Whilst we’re on the topic of change, we’re gonna slow things down a bit here with an acoustic album from a fellow called John Garcia. You may know him from a little 90s stoner metal band called Kyuss, which also featured Queens of the Stone Age‘s Josh Homme on guitar duties. Why are we bringing his acoustic album to your attention then? Well, firstly because this thing is catchy as hell and we needed to tell somebody, and secondly because it actually features a number of Kyuss tracks Garcia has remixed along with some originals, to spawn this little monster of an album.

John Garcia – Kylie (Napalm Records)


The first single released for the album, Kylie, is a encapsulating example of what to expect from this album. His signature powerful voice is obviously at the forefront here, accompanied by some wonderfully vintage strumming, strings and piano to really augment the late 70s rock sound he is going for here. The album The Coyote Who Spoke In Tongues is available now via Napalm Records and we heartily recommend you check it out.

Speeding things right back up, we bring you a legendary Norwegian Black Metal band Nidingr whose new album The High Heat Licks Against Heaven is some of the ballsiest chaos to cross our desks since Cultes Des Ghoules! This is not the blast-beating, reverbed-to-death, recorded-in-a-bin black metal you might be used to (at least not all of it), as these guys moved into much groovier and crustier territories long ago. Instead, the vocals are up front and ripping your face off, the guitars are audible and punky, the basslines are downright funky and the drums, though powerful enough to snap your neck, retain a sense of playfulness. These guys are blasting viking-influenced Blackened death metal, and they want you to know they have a great fucking time doing it.

Nidingr – On Dead Body Shore (Indie Recordings)


The track featured here is jarring slab of tasty black metal composition courtesy of guitarist and founding member Morten ‘Teloch’ Iverson, a man who also has a hand in scene giants Mayhem, as well as early roles in bands such as 1349, God Seed and Gorgoroth, so the band’s credentials are without question. A key theme with a lot of new releases this month is catchiness, and Nidingr are no exception, this thing slays.

Rounding out our month we bring you the latest effort from american giants Fit for an Autopsy. These guys have been steadily gaining momentum since their 2013 effort Hellbound which was a great leaping point to technical death metal for those deathcore fans who had become disillusioned with the endless breakdowns and lack of effort put into the songwriting of their preferred genre. It was heavy, technical and all kinds of brutal, without compromising on songwriting with gimmicks. Their next album came in the form of 2015’s Absolute Hope Absolute Hell which continued in the same vein, but refined the sound that much more, and added more technicality.
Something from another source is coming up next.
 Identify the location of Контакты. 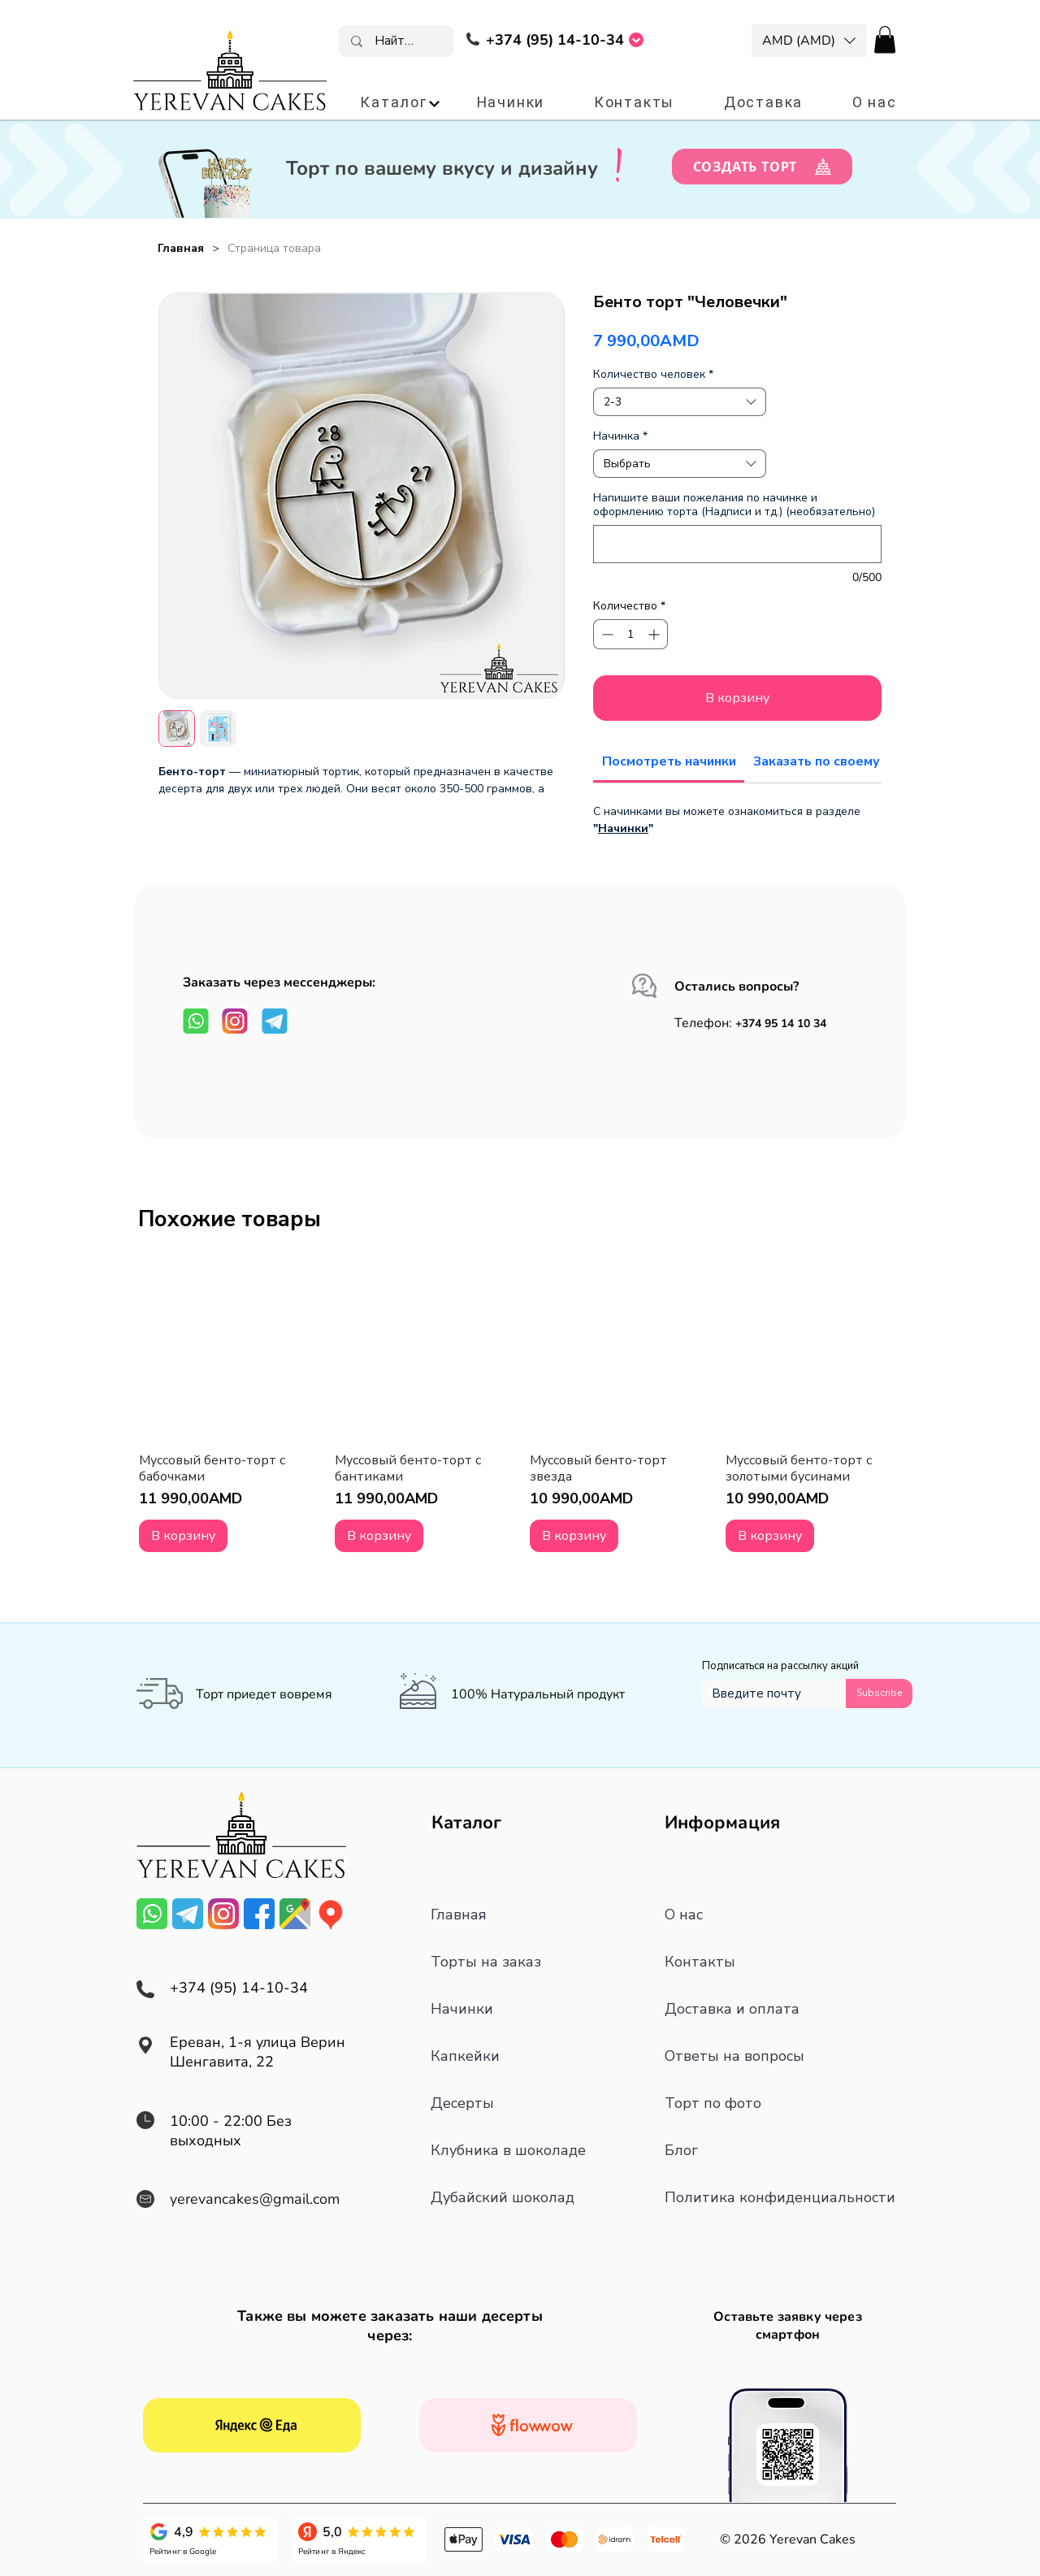 (700, 1961).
So, we now bring you the first offering Heads Will Hang from their upcoming release The Great Collapse out via eOne/Good Fight Music on 17 March 2017.
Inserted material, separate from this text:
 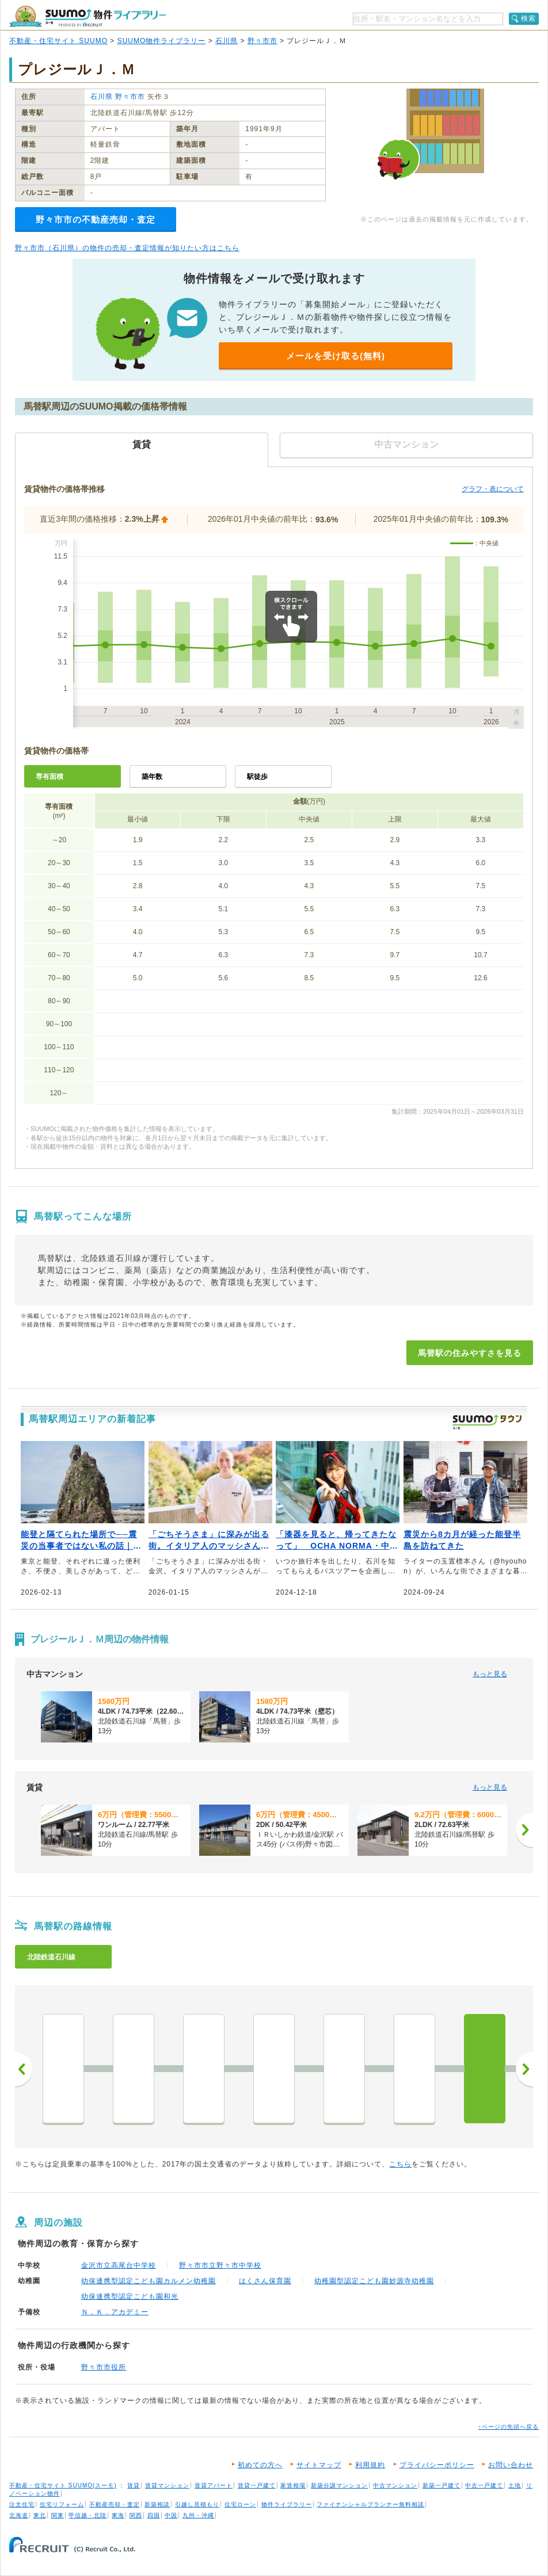 I want to click on 不動産・住宅サイト SUUMO(スーモ), so click(x=63, y=2485).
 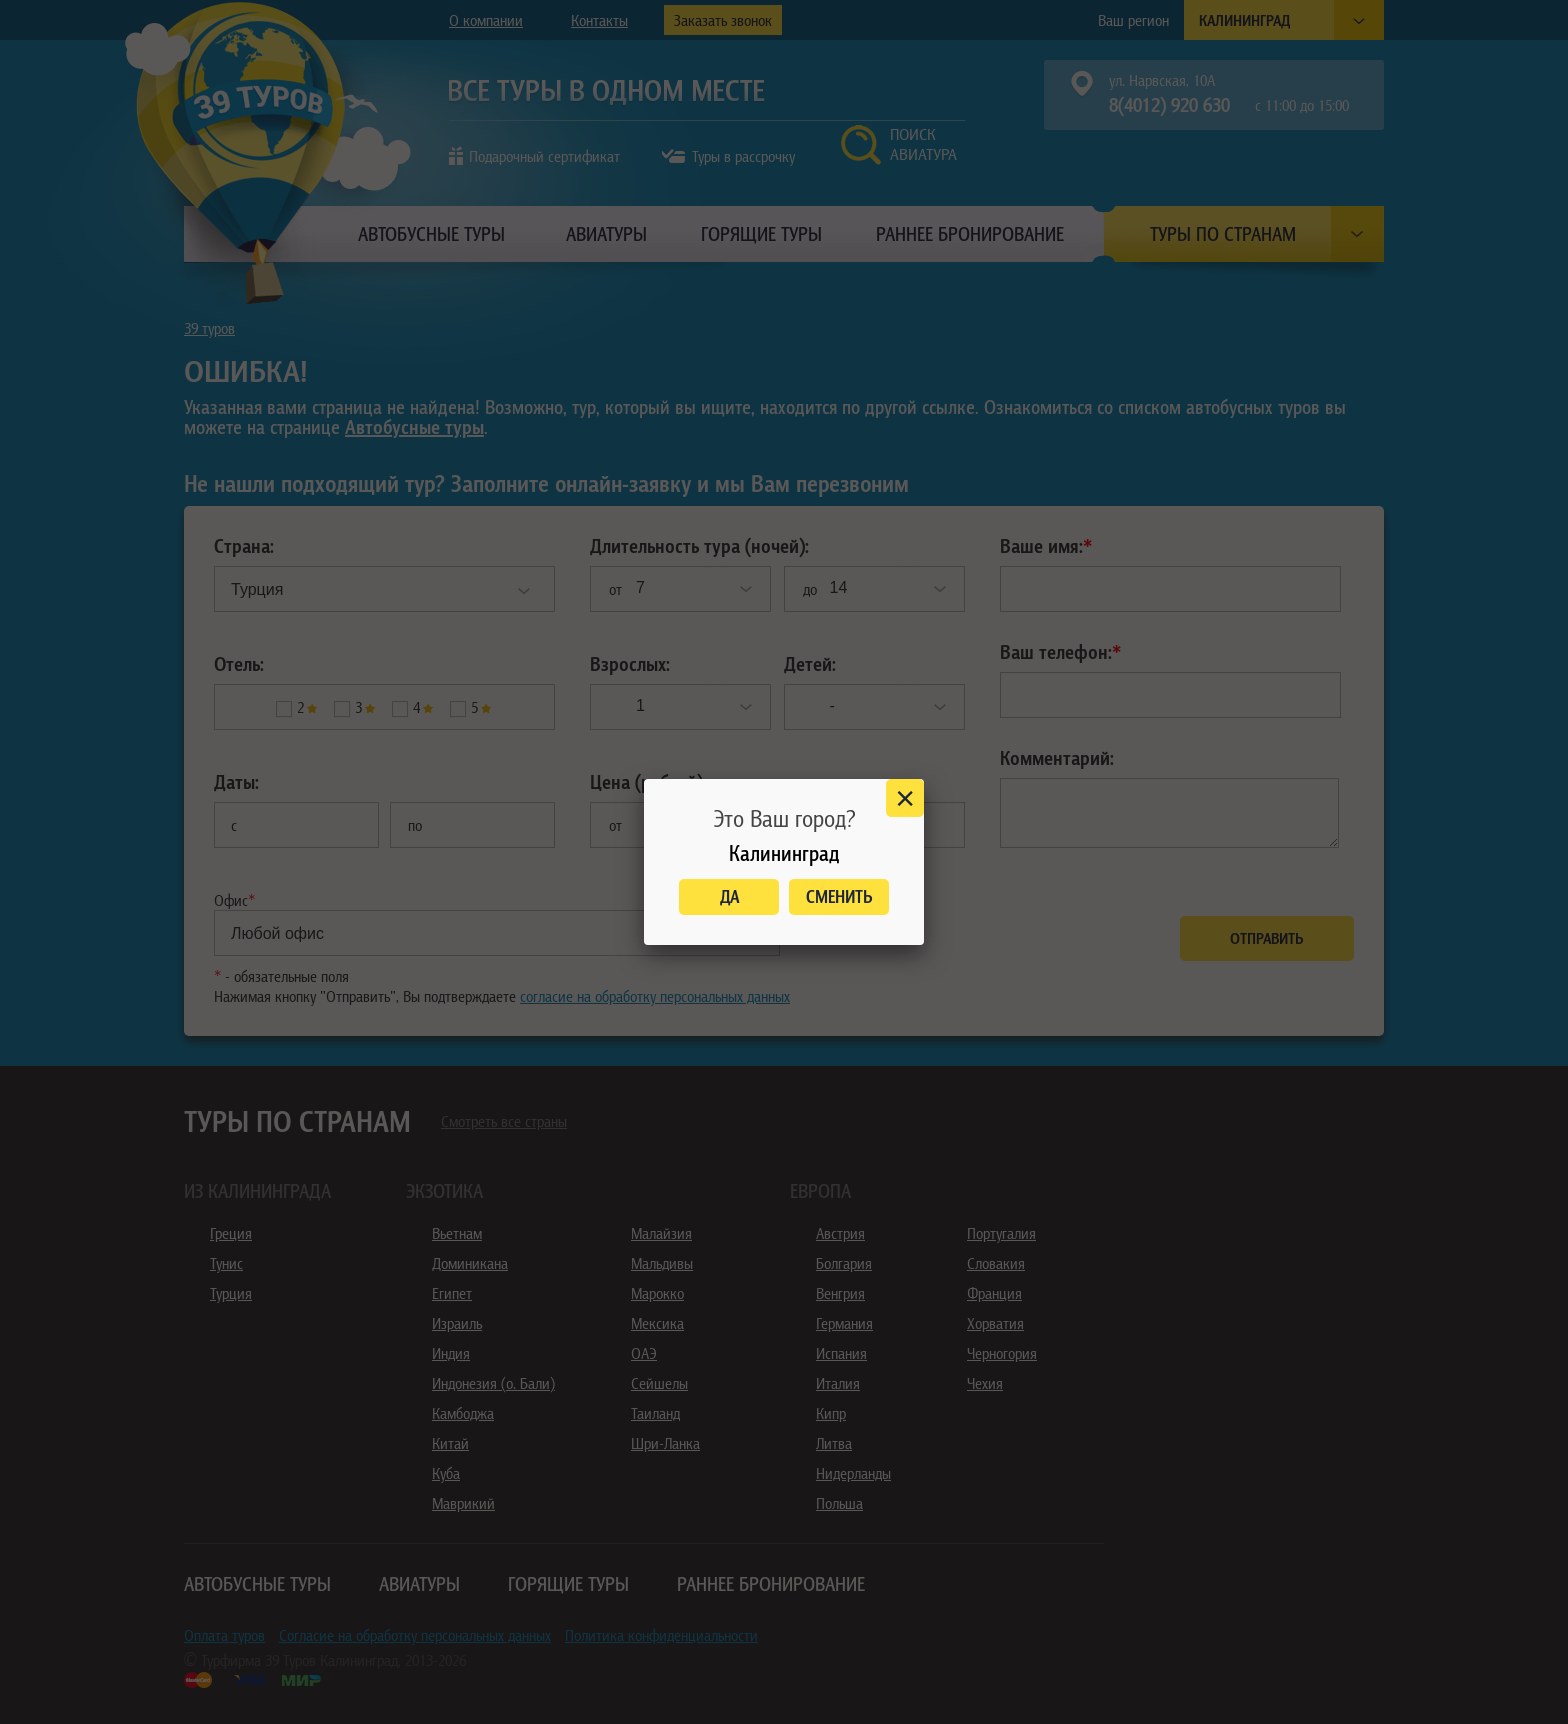 I want to click on Да, so click(x=729, y=896).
Fit for an Autopsy – Heads Will Hang (eOne/Good Fight Music)


The tracks opens wth some straight up Gojira worship, which is never a bad thing in our books, so open string strikes and pick scrapes aplenty here! It’s technical and groovy, and leads into some solid gutteral work from Joe Badolato the bands newer vocalist after they got “Nate Johnson-ned” mid-tour in 2014 (a vocalist notorious for abandoning the bands he is in). Again, we almost hate to use the word now but with a chorus like that, how could this track not be catchy? Some lovely clean singing towards the track’s middle section which breaks out into another ball-busting gutteral-fest, these guys have it all. Indeed, if their track record is any indicator, these guys are overdue a big break. Keep an eye on FFAA.